** DATA FOR PROCESSING **
- Opening Delimiter -
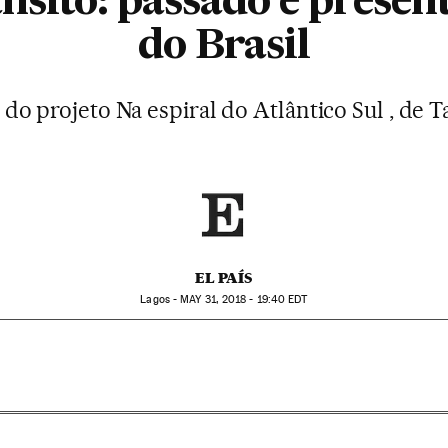
nsito: passado e present
do Brasil
 do projeto Na espiral do Atlântico Sul , de 
EL PAÍS
Lagos -
MAY
31, 2018 - 19:40
EDT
- Closing Delimiter -
** EXERCISE DIRECTIONS **
Repeat the listing word for word, omitting the pictures.

** OUTPUT OF THE TASK **
nsito: passado e present
do Brasil
 do projeto Na espiral do Atlântico Sul , de 
EL PAÍS
Lagos -
MAY
31, 2018 - 19:40
EDT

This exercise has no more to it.